We investigated the reactivity of patients' monocytes in terms of cytokine production, after stimulation with a Toll-like receptor (TLR) 2 (Pam3CysSK4), a TLR4 (lipopolysaccharide), a Nod2 agonist (muramyl dipeptide), or heat-killed bacteria. We also investigated the contribution of phagocytosis in cytokine production, studied the expression of intracellular bacterial peptidoglycan sensors (Nod1 and Nod2), and analyzed the messenger RNA expression of inhibitors of TLR signaling: Toll interacting protein (Tollip), suppressor of cytokine signaling-1 (SOCS1), myeloid differentiation 88 short (MyD88s), and single immunoglobulin interleukin-1 receptor-related molecule (SIGIRR). In sepsis, tumor necrosis factor production in response to lipopolysaccharide and Pam3CysSK4 was reduced, whereas interleukin-10 production was enhanced. The responsiveness to Staphylococcus aureus, Escherichia coli, and muramyl dipeptide and the expression of Nod1 and Nod2 were similar to those obtained for healthy donors. The messenger RNA expression of Tollip and SOCS1 was unchanged, whereas that of MyD88s and SIGIRR was significantly enhanced compared with healthy controls. Monocytes from RCA patients showed a reduced production of tumor necrosis factor in response to lipopolysaccharide but neither to Pam3CysSK4 nor to heat-killed bacteria. They displayed an increased expression of SIGIRR but not of MyD88s. We showed that TLR2-dependent nuclear factor-kappaB activation was inhibited by MyD88s but not by SIGIRR. This result may explain the normal tumor necrosis factor production through TLR2 observed for monocytes of RCA patients.
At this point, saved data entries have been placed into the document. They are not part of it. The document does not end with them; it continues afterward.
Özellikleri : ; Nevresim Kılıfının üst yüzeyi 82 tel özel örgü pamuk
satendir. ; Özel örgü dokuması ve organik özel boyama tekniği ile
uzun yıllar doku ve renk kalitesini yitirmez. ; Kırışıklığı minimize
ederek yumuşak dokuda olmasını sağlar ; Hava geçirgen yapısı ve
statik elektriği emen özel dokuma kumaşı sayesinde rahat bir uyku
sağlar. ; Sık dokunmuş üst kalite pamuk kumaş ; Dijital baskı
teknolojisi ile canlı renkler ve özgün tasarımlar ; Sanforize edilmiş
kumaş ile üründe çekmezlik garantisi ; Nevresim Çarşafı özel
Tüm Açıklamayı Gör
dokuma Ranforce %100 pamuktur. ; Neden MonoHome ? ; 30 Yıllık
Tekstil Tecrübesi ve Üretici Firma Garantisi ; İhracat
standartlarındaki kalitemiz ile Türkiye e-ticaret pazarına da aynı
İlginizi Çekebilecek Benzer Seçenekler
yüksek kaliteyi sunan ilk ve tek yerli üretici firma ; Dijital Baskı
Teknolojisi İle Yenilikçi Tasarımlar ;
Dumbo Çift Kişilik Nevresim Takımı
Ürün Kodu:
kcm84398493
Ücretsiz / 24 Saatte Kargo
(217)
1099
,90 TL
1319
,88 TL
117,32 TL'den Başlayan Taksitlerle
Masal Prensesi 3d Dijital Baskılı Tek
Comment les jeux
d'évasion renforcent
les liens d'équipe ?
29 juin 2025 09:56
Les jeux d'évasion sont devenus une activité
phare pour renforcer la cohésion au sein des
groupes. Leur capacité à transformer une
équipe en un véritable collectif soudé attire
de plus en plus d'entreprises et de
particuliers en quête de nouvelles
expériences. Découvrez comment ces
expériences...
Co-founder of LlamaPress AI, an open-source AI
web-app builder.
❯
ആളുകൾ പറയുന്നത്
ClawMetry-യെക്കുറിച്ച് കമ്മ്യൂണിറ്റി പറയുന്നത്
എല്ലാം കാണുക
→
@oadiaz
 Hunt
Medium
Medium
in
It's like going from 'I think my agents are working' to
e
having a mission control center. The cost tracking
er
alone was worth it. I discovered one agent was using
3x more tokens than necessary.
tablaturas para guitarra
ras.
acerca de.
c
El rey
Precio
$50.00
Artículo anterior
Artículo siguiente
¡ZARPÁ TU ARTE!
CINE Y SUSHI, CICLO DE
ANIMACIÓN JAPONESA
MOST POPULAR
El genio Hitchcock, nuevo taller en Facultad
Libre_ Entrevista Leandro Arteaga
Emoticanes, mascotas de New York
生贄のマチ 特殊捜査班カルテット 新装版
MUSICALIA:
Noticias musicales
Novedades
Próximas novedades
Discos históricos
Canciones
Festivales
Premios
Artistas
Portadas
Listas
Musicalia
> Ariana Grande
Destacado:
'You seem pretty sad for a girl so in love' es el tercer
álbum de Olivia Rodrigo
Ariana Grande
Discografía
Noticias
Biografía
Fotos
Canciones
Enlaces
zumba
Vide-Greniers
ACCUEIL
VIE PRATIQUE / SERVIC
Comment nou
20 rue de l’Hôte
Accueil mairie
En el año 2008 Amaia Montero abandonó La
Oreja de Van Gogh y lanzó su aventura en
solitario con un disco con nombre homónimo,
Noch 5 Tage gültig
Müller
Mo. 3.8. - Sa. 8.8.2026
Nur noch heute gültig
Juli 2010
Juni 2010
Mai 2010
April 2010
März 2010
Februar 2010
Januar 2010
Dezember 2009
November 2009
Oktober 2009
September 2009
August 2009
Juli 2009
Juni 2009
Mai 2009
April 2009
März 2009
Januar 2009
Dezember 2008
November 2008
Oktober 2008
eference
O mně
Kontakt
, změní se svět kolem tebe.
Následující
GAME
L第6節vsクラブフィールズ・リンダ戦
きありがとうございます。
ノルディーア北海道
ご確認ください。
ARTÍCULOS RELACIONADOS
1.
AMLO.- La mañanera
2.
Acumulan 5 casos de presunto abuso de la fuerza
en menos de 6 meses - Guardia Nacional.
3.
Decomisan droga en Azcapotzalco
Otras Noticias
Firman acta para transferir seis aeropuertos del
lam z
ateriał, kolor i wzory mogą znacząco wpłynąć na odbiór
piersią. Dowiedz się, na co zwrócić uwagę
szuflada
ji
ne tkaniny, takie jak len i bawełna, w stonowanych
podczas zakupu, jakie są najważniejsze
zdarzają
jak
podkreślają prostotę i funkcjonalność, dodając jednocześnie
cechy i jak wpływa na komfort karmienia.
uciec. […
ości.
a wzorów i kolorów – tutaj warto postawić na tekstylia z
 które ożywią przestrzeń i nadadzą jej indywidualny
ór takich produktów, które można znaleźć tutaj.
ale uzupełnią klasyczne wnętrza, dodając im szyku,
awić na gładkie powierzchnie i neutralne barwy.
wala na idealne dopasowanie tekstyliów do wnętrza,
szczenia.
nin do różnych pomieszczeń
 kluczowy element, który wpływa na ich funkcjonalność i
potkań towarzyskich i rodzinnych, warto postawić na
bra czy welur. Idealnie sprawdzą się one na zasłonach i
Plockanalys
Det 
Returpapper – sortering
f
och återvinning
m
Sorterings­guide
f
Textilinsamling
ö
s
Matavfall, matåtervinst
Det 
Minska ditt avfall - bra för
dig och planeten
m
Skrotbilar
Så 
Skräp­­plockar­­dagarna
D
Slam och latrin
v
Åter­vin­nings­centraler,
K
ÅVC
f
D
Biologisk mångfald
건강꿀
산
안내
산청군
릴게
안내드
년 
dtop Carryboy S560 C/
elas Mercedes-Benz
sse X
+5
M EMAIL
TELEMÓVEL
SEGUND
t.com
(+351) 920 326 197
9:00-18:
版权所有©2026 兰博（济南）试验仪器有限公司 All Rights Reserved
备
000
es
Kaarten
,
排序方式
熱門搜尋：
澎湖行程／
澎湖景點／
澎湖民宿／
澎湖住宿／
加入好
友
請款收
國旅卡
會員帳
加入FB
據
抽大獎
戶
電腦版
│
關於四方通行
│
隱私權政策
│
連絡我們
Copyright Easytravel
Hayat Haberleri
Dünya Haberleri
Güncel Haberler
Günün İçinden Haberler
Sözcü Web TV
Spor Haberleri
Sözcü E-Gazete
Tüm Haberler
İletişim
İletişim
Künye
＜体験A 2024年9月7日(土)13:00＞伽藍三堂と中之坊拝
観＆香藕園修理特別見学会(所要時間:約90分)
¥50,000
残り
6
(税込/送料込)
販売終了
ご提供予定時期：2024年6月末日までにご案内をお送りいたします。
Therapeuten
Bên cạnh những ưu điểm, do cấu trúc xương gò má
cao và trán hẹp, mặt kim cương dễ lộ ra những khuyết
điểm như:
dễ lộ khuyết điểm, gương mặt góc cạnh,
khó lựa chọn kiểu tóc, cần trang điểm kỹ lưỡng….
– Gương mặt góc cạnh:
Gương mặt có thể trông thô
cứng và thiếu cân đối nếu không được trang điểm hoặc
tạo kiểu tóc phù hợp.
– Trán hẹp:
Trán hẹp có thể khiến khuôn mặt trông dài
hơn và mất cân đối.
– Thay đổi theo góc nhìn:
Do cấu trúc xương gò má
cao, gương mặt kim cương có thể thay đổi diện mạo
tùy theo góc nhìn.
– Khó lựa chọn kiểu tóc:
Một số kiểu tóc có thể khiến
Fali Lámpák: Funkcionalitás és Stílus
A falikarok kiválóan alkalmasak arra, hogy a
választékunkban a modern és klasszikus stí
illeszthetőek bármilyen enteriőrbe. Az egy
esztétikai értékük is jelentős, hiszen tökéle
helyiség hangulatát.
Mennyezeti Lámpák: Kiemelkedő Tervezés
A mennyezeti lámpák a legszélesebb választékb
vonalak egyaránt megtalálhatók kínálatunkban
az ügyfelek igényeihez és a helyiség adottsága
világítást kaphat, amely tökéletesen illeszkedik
There is a "reprogramming" of monocyte reactivity, and not a global hyporeactivity, during systemic inflammation, which differs in septic and RCA patients.
在全身炎症反应综合征和脓毒症期间,免疫状态会发生改变。脂多糖激活的单核细胞体外肿瘤坏死因子生成减少的情况已有报道。在本研究中,我们探讨了这种低反应性的特异性,并研究了一些可能相关的机制性事件。
体外研究。
学术研究实验室。
健康对照者、脓毒症患者以及心脏骤停复苏后的患者(RCA)。后一组呈现非感染性来源的全身炎症反应综合征。
无。
在用Toll样受体(TLR)2(Pam3CysSK4)、TLR4(脂多糖)、Nod2激动剂(胞壁酰二肽)或热灭活细菌刺激后,我们从细胞因子生成方面研究了患者单核细胞的反应性。我们还研究了吞噬作用在细胞因子生成中的作用,研究了细胞内细菌肽聚糖传感器(Nod1和Nod2)的表达,并分析了TLR信号抑制剂的信使核糖核酸表达:Toll相互作用蛋白(Tollip)、细胞因子信号抑制因子-1(SOCS1)、髓样分化因子88短肽(MyD88s)和单免疫球蛋白白细胞介素-1受体相关分子(SIGIRR)。在脓毒症中,脂多糖和Pam3CysSK4刺激后肿瘤坏死因子生成减少,而白细胞介素-10生成增加。对金黄色葡萄球菌、大肠杆菌和胞壁酰二肽的反应性以及Nod1和Nod2的表达与健康供体相似。Tollip和SOCS1的信使核糖核酸表达未改变,而与健康对照相比,MyD88s和SIGIRR的信使核糖核酸表达显著增强。RCA患者的单核细胞对脂多糖刺激的肿瘤坏死因子生成减少,但对Pam3CysSK4或热灭活细菌刺激无此反应。它们的SIGIRR表达增加,但MyD88s表达未增加。我们发现MyD88s可抑制TLR2依赖性核因子-κB激活,但SIGIRR不能。这一结果可能解释了RCA患者单核细胞通过TLR2观察到的正常肿瘤坏死因子生成情况。
在全身炎症期间,存在单核细胞反应性的“重新编程”,而非整体低反应性,脓毒症患者和RCA患者的情况有所不同。